Le Hobbit – du livre au film : Analyse comparée – partie 3

Après avoir échappé à Azog, la compagnie de Thorin se retrouve à Fondcombe, chez le seigneur Elrond. Tout ceci a très certainement été planifié par le facétieux Gandalf, mais en même temps, ça tombe très bien puisqu’il fallait passer par ici le jour de Durin afin que la lune marque sur la carte l’emplacement de l’entrée secrète de la Montagne Solitaire. Tout ceci tombe particulièrement bien pour la compagnie me direz-vous, ce à quoi je répondrai que Gandalf calcule toujours les choses très bien (même si, il est vrai, ça arrange bien le scénario, comme l’ont relevé de nombreux spectateurs à l’époque). Quoi qu’il en soit, voyons en quoi la séquence à Fondcombe apporte pas mal de choses dans le film par rapport au roman.


Les Différentes parties de l’analyse :
Partie 1
Partie 2


Que se passe-t-il dans le roman ?

Tout d’abord, resituons un peu ce qui se déroule dans le roman à ce stade. C’est finalement tout simple, puisque cette petite halte est l’occasion de se reposer et surtout de marquer la carte, comme indiqué précédemment. Rien de vraiment important en dehors d’une forme de course au MacGuffin, chaque élément de récit amenant simplement vers le suivant. Ici, il n’y a aucune forme d’inimitié entre les nains et les elfes, et l’échange est donc tout à fait courtois. Il n’y a littéralement rien de spécial à signaler, si ce n’est que c’est la première fois qu’Elrond sera évoqué dans la bibliographie de Tolkien (ce qui est déjà pas mal me direz-vous).
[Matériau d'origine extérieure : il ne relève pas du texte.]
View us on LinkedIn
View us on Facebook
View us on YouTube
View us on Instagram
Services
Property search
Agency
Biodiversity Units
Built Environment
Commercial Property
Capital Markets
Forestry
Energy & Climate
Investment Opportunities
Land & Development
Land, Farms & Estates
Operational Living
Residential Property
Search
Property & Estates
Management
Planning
Or, nous allons le voir, ce passage dans le film est significativement différent. D’une part dans un objectif de cohérence vis-à-vis des éléments mis en place depuis le début du film (la défiance des nains pour les elfes), du fait du goût de Peter Jackson pour la petite blague rigolote, et enfin, car le cinéaste profite de cette escale pour étoffer l’intrigue autour de Gandalf, tissant encore du lien avec la trilogie du Seigneur des Anneaux, en choisissant de mettre en scène ici le fameux Conseil Blanc.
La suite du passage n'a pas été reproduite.